One of the most important improvements that centralized secret management provides is auditability. Each of the systems mentioned above maintain extensive records of when secrets are added, requested, accessed, or modified. This can be helpful to spot anomalies and detect suspicious behavior, and can also help assess the extent of any access in the event of a compromise. Having a holistic view of your organization's sensitive data, the policies set to control access, and information about every successful and attempted change or retrieval puts teams in a good position to make informed decisions about infrastructure security.
The main disadvantage of a centralized secret management system is the additional overhead it requires, both in terms of infrastructure and management.
Setting up a centralized system requires a good deal of planning, testing, and coordination prior to deployment into a production environment. Once the infrastructure is up and running, clients must be updated to query the secret management server's APIs or an agent process must be configured to obtain secrets on behalf of the processes that require it. Policies must be established to dictate which applications, infrastructure, and team members should have access to each protected value.
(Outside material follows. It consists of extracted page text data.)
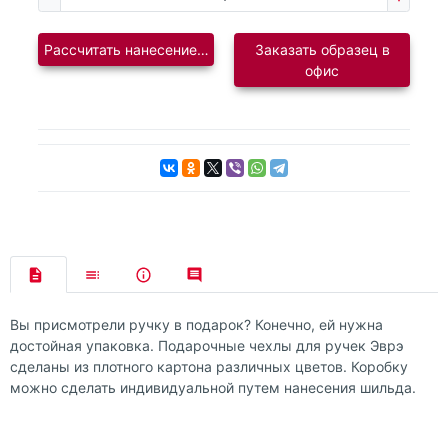
Рассчитать нанесение логотипа
Заказать образец в
офис
Вы присмотрели ручку в подарок? Конечно, ей нужна
достойная упаковка. Подарочные чехлы для ручек Эврэ
сделаны из плотного картона различных цветов. Коробку
можно сделать индивидуальной путем нанесения шильда.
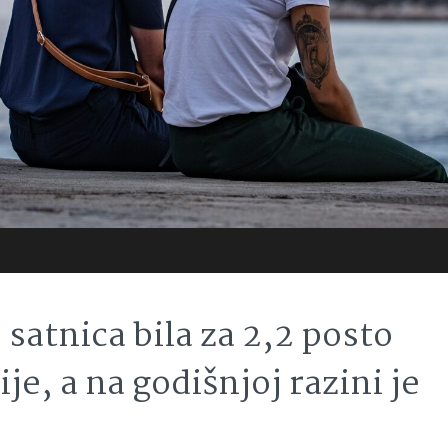
 satnica bila za 2,2 posto
e, a na godišnjoj razini je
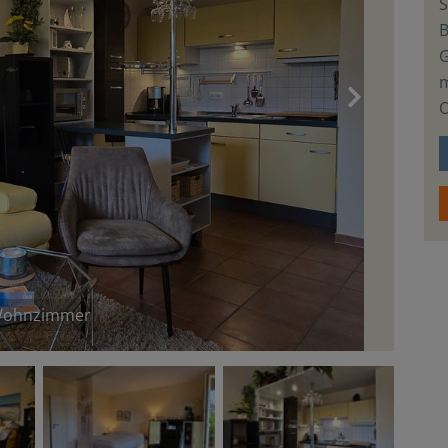
S
m
›
O
ohnzimmer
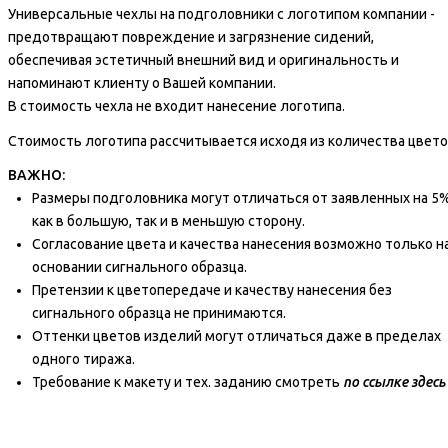
Универсальные чехлы на подголовники с логотипом компании -
предотвращают повреждение и загрязнение сидений,
обеспечивая эстетичный внешний вид и оригинальность и
напоминают клиенту о Вашей компании.
В стоимость чехла не входит нанесение логотипа.
Стоимость логотипа рассчитывается исходя из количества цвет
ВАЖНО:
Размеры подголовника могут отличаться от заявленных на 5
как в большую, так и в меньшую сторону.
Согласование цвета и качества нанесения возможно только н
основании сигнального образца.
Претензии к цветопередаче и качеству нанесения без
сигнального образца не принимаются.
Оттенки цветов изделий могут отличаться даже в пределах
одного тиража.
Требование к макету и тех. заданию
с
мотреть
по ссылке
здесь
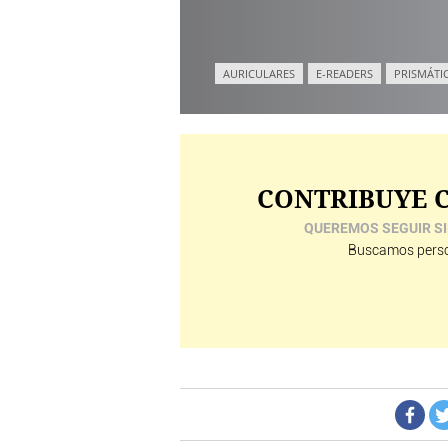
AURICULARES
E-READERS
PRISMÁTI
CONTRIBUYE C
QUEREMOS SEGUIR SI
Buscamos perso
Due to the value of the data it protects, the secret management server becomes one of the most important security environments to manage. While centralization minimizes the surface area you need to protect, it makes the system itself a high-value target for malicious actors. While many solutions include features like lock-down modes, key-based restarts, and audit logs, unauthorized access to an active, decrypted secret store would require extensive remediation.
Beyond the initial cost of configuration and the security elements, serving all sensitive data from a single service introduces an additional mission critical component to your infrastructure. Since secrets are often required for for bootstrapping new applications and for routine operations, secret management downtime could cause major interruptions that may not be resolvable until the service can be restored. Availability is crucial for a system responsible for coordinating between so many different components.
As you evaluate different methods of protecting sensitive data and coordinating the necessary access during deployments, it's important to consider the balance between security, usability, and needs of your project. The solutions described above span a wide range of use cases and offer varying degrees scalability and protection.
The best choice for your project or organization will likely depend on the amount of sensitive data you have to protect, the size of your team, and the resources available to manage different solutions. In most cases, it makes sense to start small and to reassess your secret management needs as your circumstances change. While you may only need to protect a few secrets and collaborate with a small team now, in the future the trade-offs for dedicated solutions might become more compelling.